__HOW TO COMPLETE THIS TASK__
Beneath this line are entries. Copy the range from the line with "Φυσικοθεραπεία/Αποκατάσταση" to the line with "以下の表では、各業者の相場とマルキンクリーン", ends included, exactly; leave pictures out.

--

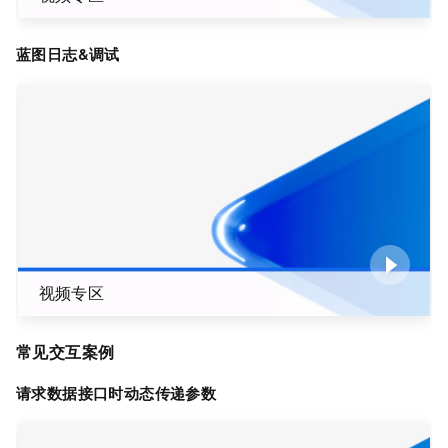
蓝图日志&调试
视频专区
常见交互案例
请求数据接口时动态传递参数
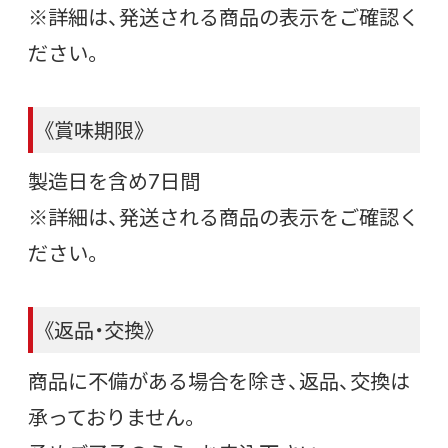
※詳細は、発送される商品の表示をご確認く
ださい。
《賞味期限》
製造日を含め7日間
※詳細は、発送される商品の表示をご確認く
ださい。
《返品・交換》
商品に不備がある場合を除き、返品、交換は
承っておりません。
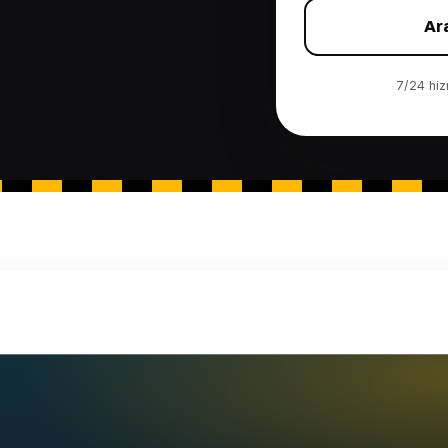
Ar
7/24 hizm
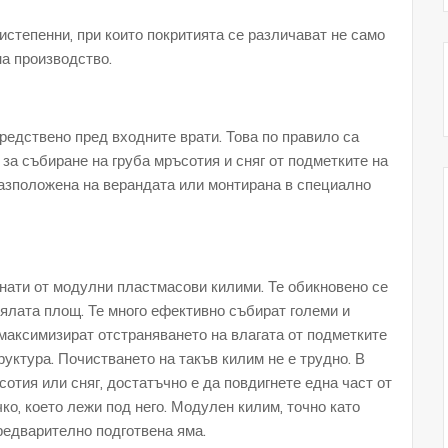
истепенни, при които покритията се различават не само
на производство.
редствено пред входните врати. Това по правило са
за събиране на груба мръсотия и сняг от подметките на
разположена на верандата или монтирана в специално
нати от модулни пластмасови килими. Те обикновено се
ялата площ. Те много ефективно събират големи и
максимизират отстраняването на влагата от подметките
руктура. Почистването на такъв килим не е трудно. В
сотия или сняг, достатъчно е да повдигнете една част от
ко, което лежи под него. Модулен килим, точно като
редварително подготвена яма.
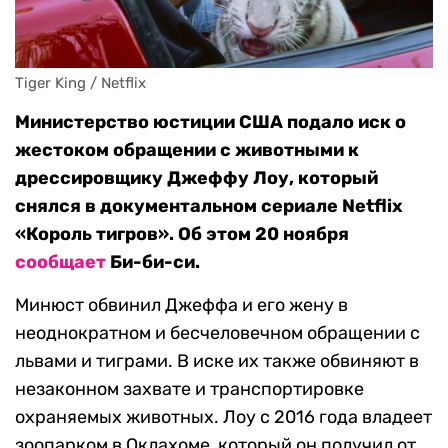
Tiger King / Netflix
Министерство юстиции США подало иск о
жестоком обращении с животными к
дрессировщику Джеффу Лоу, который
снялся в документальном сериале Netflix
«Король тигров». Об этом 20 ноября
сообщает
Би-би-си.
Минюст обвинил Джеффа и его жену в
неоднократном и бесчеловечном обращении с
львами и тиграми. В иске их также обвиняют в
незаконном захвате и транспортировке
охраняемых животных. Лоу с 2016 года владеет
зоопарком в Оклахоме, который он получил от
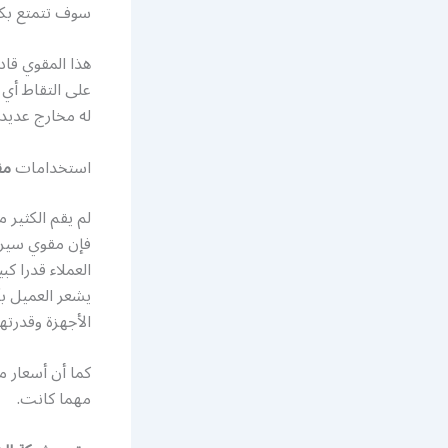
سوف تتمتع بكل
هذا المقوي قاد
على التقاط أي
له مخارج عديد
استخدامات
مق
لم يقم الكثير منا
فإن مقوي سيرفس
العملاء قدرا ك
يشعر العميل بأ
الأجهزة وقدرته
كما أن أسعار م
مهما كانت.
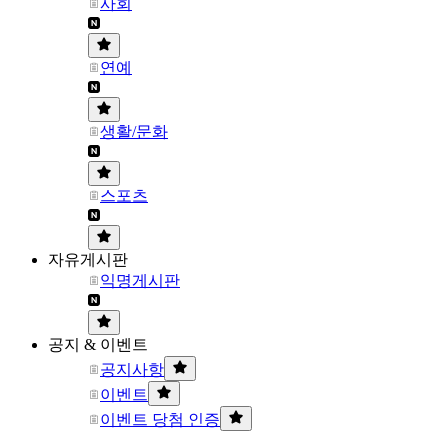
사회
연예
생활/문화
스포츠
자유게시판
익명게시판
공지 & 이벤트
공지사항
이벤트
이벤트 당첨 인증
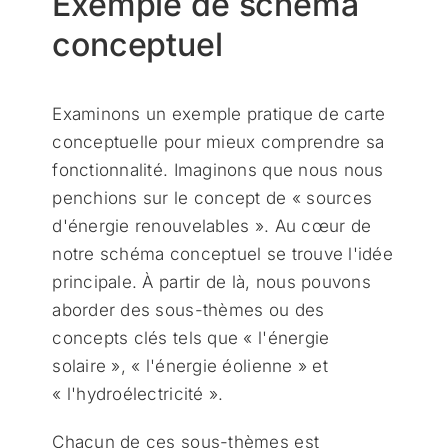
Exemple de schéma
conceptuel
Examinons un exemple pratique de carte
conceptuelle pour mieux comprendre sa
fonctionnalité. Imaginons que nous nous
penchions sur le concept de « sources
d'énergie renouvelables ». Au cœur de
notre schéma conceptuel se trouve l'idée
principale. À partir de là, nous pouvons
aborder des sous-thèmes ou des
concepts clés tels que « l'énergie
solaire », « l'énergie éolienne » et
« l'hydroélectricité ».
Chacun de ces sous-thèmes est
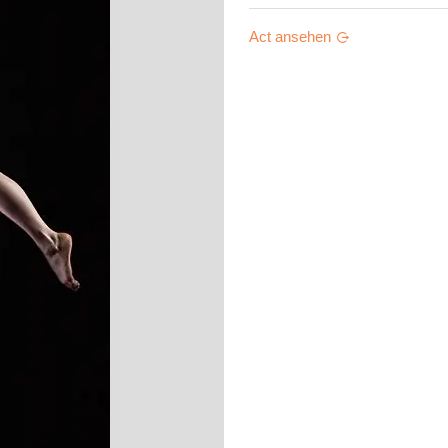
Act ansehen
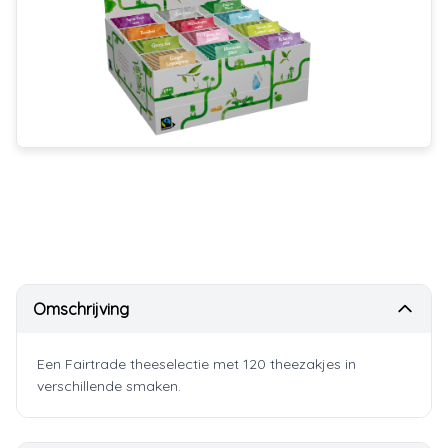
Omschrijving
Een Fairtrade theeselectie met 120 theezakjes in
verschillende smaken.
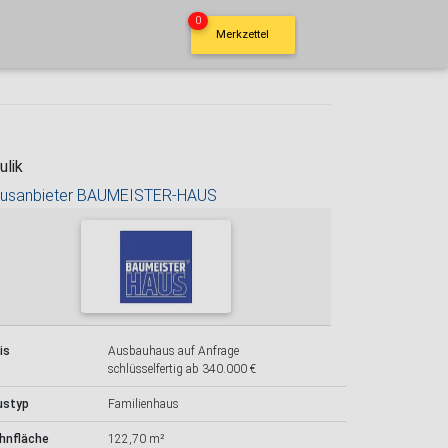
0
Merkzettel
ulik
usanbieter BAUMEISTER-HAUS
is
Ausbauhaus auf Anfrage
schlüsselfertig ab 340.000 €
ustyp
Familienhaus
hnfläche
122,70 m²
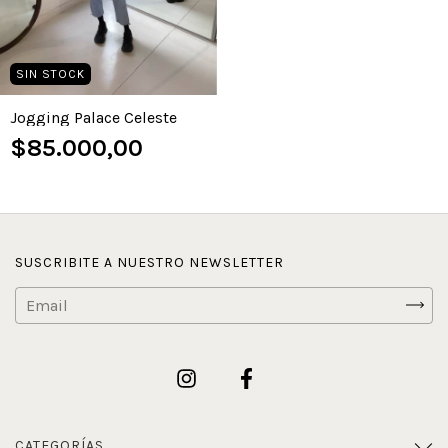
SIN STOCK
Jogging Palace Celeste
$85.000,00
SUSCRIBITE A NUESTRO NEWSLETTER
CATEGORÍAS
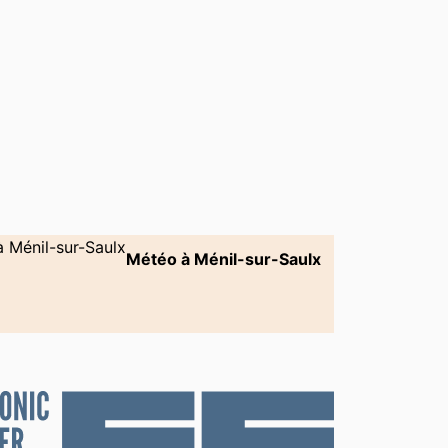
Météo à Ménil-sur-Saulx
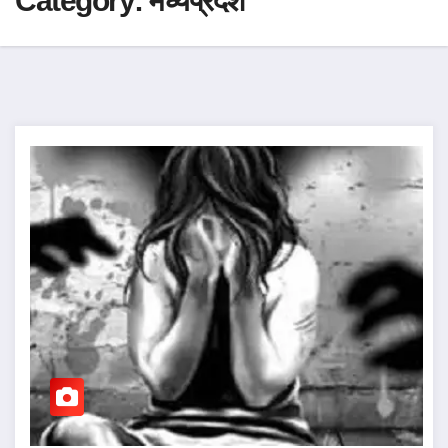
Category:
मध्यप्रदेश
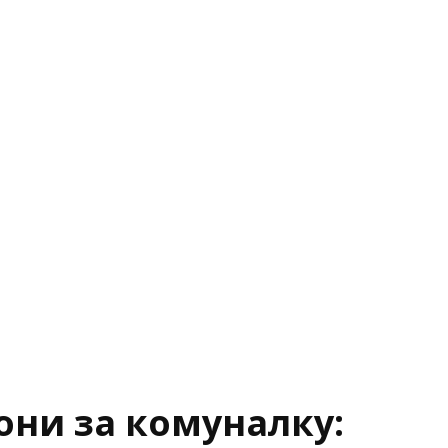
они за комуналку:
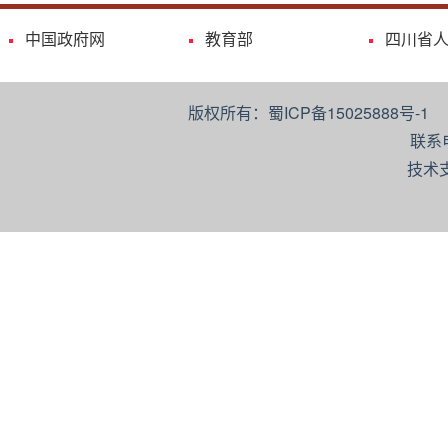
中国政府网
教育部
四川省
版权所有：蜀ICP备15025888号-
联系
技术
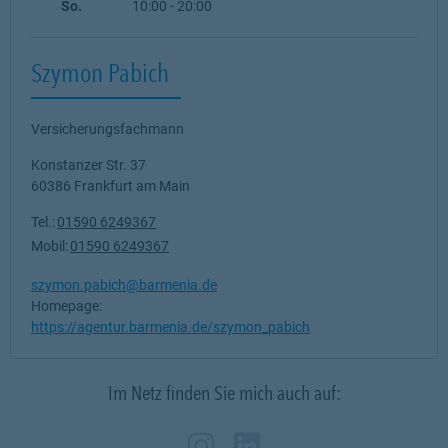
So.
10:00
-
20:00
Szymon Pabich
Versicherungsfachmann
Konstanzer Str. 37
60386
Frankfurt am Main
Tel.:
01590 6249367
Mobil:
01590 6249367
szymon.pabich@barmenia.de
Homepage:
https://agentur.barmenia.de/szymon_pabich
Im Netz finden Sie mich auch auf:
Zum Profil des Verm
Link Opens in New
Zum Profil des 
Link Opens in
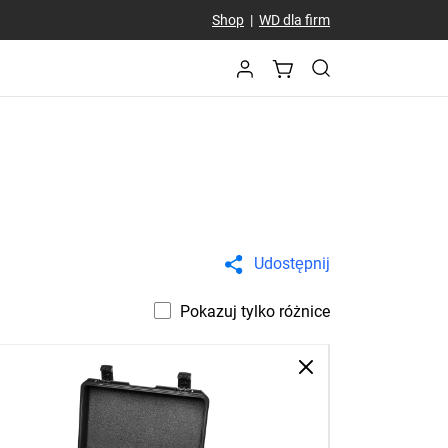
Shop
|
WD dla firm
Udostępnij
Pokazuj tylko różnice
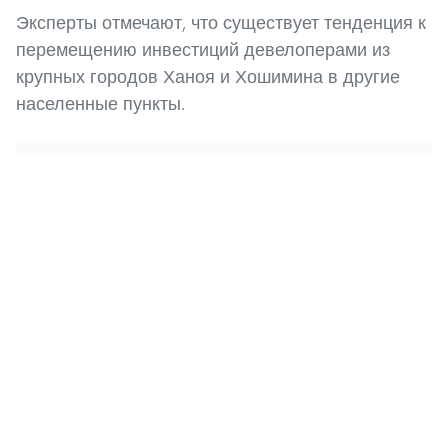
Эксперты отмечают, что существует тенденция к
перемещению инвестиций девелоперами из
крупных городов Ханоя и Хошимина в другие
населенные пункты.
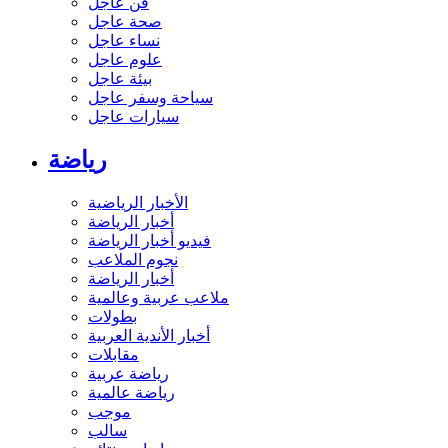
فن عاجل
صحة عاجل
نساء عاجل
علوم عاجل
بيئة عاجل
سياحة وسفر عاجل
سيارات عاجل
رياضة
الأخبار الرياضية
أخبار الرياضة
فيديو أخبار الرياضة
نجوم الملاعب
أخبار الرياضة
ملاعب عربية وعالمية
بطولات
أخبار الأندية العربية
مقابلات
رياضة عربية
رياضة عالمية
موجب
سالب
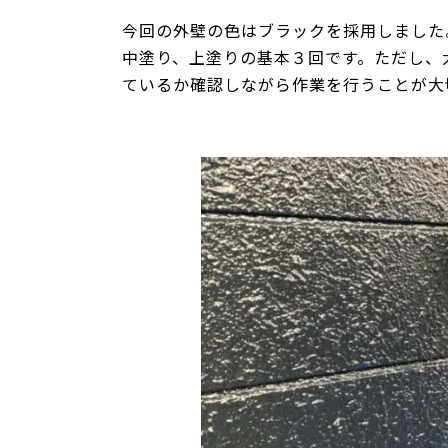
今回の外壁の色はブラックを採用しました
中塗り、上塗りの基本３回です。ただし、
ているか確認しながら作業を行うことが大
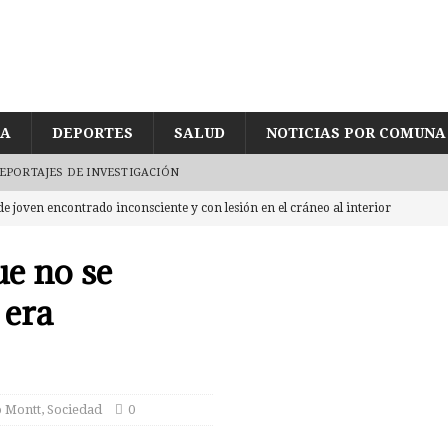
ÍA
DEPORTES
SALUD
NOTICIAS POR COMUNA
EPORTAJES DE INVESTIGACIÓN
de joven encontrado inconsciente y con lesión en el cráneo al interior
UD
ue no se
egularidades en pago de sueldos en Corporación Municipal tras uso de
 era
CUD
eda reducida a escombros tras «raro» incendio. Labocar indaga las
o Montt
,
Sociedad
0
eres por intentar ingresar 2 kg de mezcla de marihuana con yerba mate
CASTRO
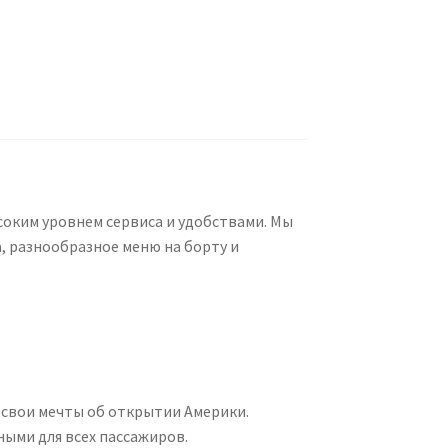
соким уровнем сервиса и удобствами. Мы
, разнообразное меню на борту и
 свои мечты об открытии Америки.
ыми для всех пассажиров.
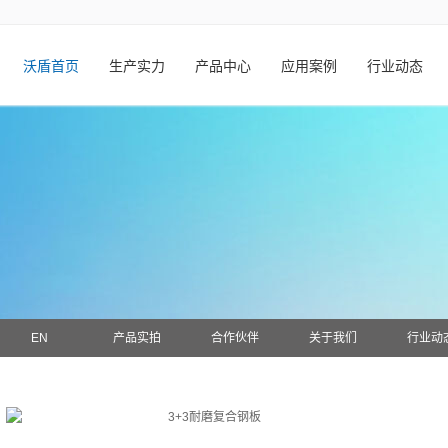
沃盾首页
生产实力
产品中心
应用案例
行业动态
EN
产品实拍
合作伙伴
关于我们
行业动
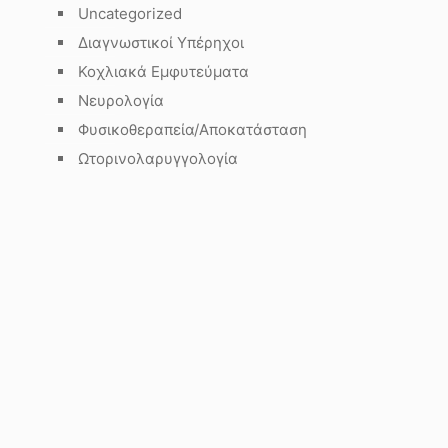
Uncategorized
Διαγνωστικοί Υπέρηχοι
Κοχλιακά Εμφυτεύματα
Νευρολογία
Φυσικοθεραπεία/Αποκατάσταση
Ωτορινολαρυγγολογία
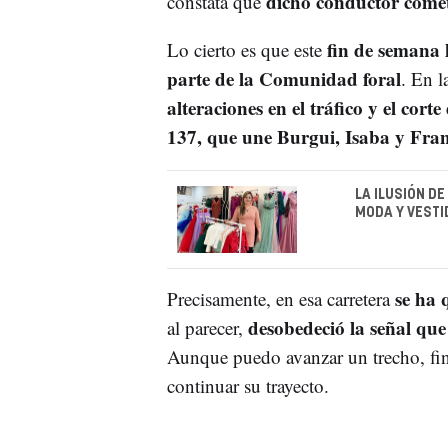
dicho conductor comet
constata que
fin de semana 
Lo cierto es que este
parte de la Comunidad foral
. En l
alteraciones en el tráfico y el cort
137, que une Burgui, Isaba y Fran
LA ILUSIÓN D
MODA Y VESTI
se ha 
Precisamente, en esa carretera
desobedeció la señal que
al parecer,
Aunque puedo avanzar un trecho, fi
continuar su trayecto.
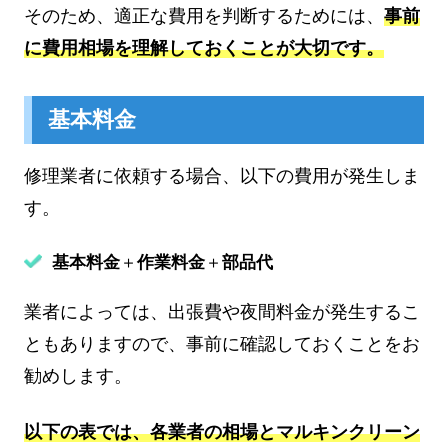
そのため、適正な費用を判断するためには、
事前
に費用相場を理解しておくことが大切です。
基本料金
修理業者に依頼する場合、以下の費用が発生しま
す。
基本料金
＋
作業料金
＋
部品代
業者によっては、出張費や夜間料金が発生するこ
ともありますので、事前に確認しておくことをお
勧めします。
以下の表では、各業者の相場とマルキンクリーン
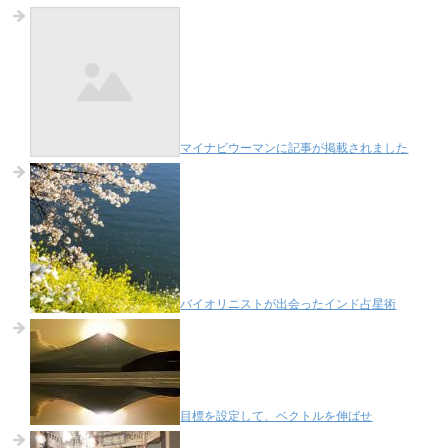
マイナビウーマンに記事が掲載されました
バイオリニストが出会ったインド占星術
目標を設定して、ベクトルを伸ばせ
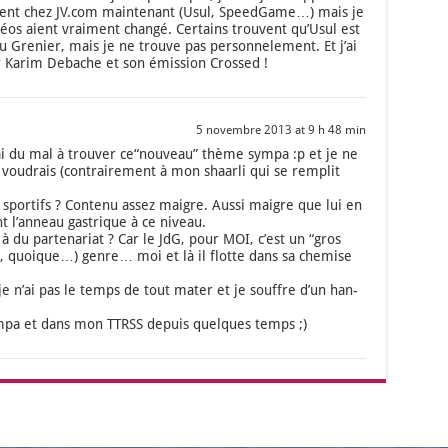
ssent chez JV.com main­te­nant (Usul, Speed­Game…) mais je
os aient vrai­ment chan­gé. Cer­tains trouvent qu’U­sul est
re­nier, mais je ne trouve pas per­son­ne­le­ment. Et j’ai
 Karim Debache et son émis­sion Cros­sed !
5 novembre 2013 at 9 h 48 min
’ai du mal à trou­ver ce“nouveau” thème sym­pa :p et je ne
vou­drais (contrai­re­ment à mon shaar­li qui se rem­plit
 spor­tifs ? Conte­nu assez maigre. Aus­si maigre que lui en
nt l’an­neau gas­trique à ce niveau.
à du par­te­na­riat ? Car le JdG, pour MOI, c’est un “gros
, quoique…) genre… moi et là il flotte dans sa che­mise
 je n’ai pas le temps de tout mater et je souffre d’un han­
ym­pa et dans mon TTRSS depuis quelques temps ;)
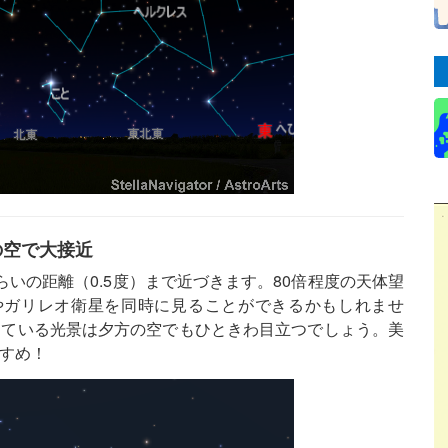
の空で大接近
いの距離（0.5度）まで近づきます。80倍程度の天体望
やガリレオ衛星を同時に見ることができるかもしれませ
している光景は夕方の空でもひときわ目立つでしょう。美
すめ！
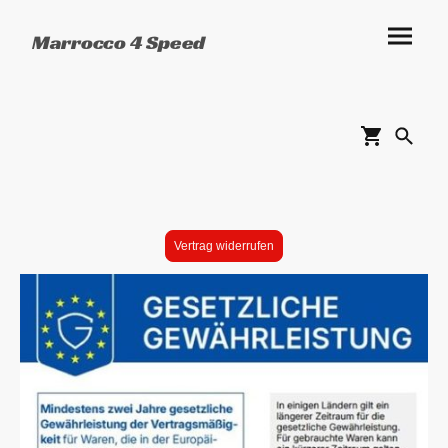
Marrocco 4 Speed
Vertrag widerrufen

--

__TASK RESPONSE__
Φυσικοθεραπεία/Αποκατάσταση
Ωτορινολαρυγγολογία
dicho conductor comet
constata que
fin de semana 
Lo cierto es que este
parte de la Comunidad foral
. En l
alteraciones en el tráfico y el cort
137, que une Burgui, Isaba y Fran
LA ILUSIÓN D
MODA Y VESTI
se ha 
Precisamente, en esa carretera
desobedeció la señal que
al parecer,
Aunque puedo avanzar un trecho, fi
continuar su trayecto.
そのため、適正な費用を判断するためには、
事前
に費用相場を理解しておくことが大切です。
基本料金
修理業者に依頼する場合、以下の費用が発生しま
す。
基本料金
＋
作業料金
＋
部品代
業者によっては、出張費や夜間料金が発生するこ
ともありますので、事前に確認しておくことをお
勧めします。
以下の表では、各業者の相場とマルキンクリーン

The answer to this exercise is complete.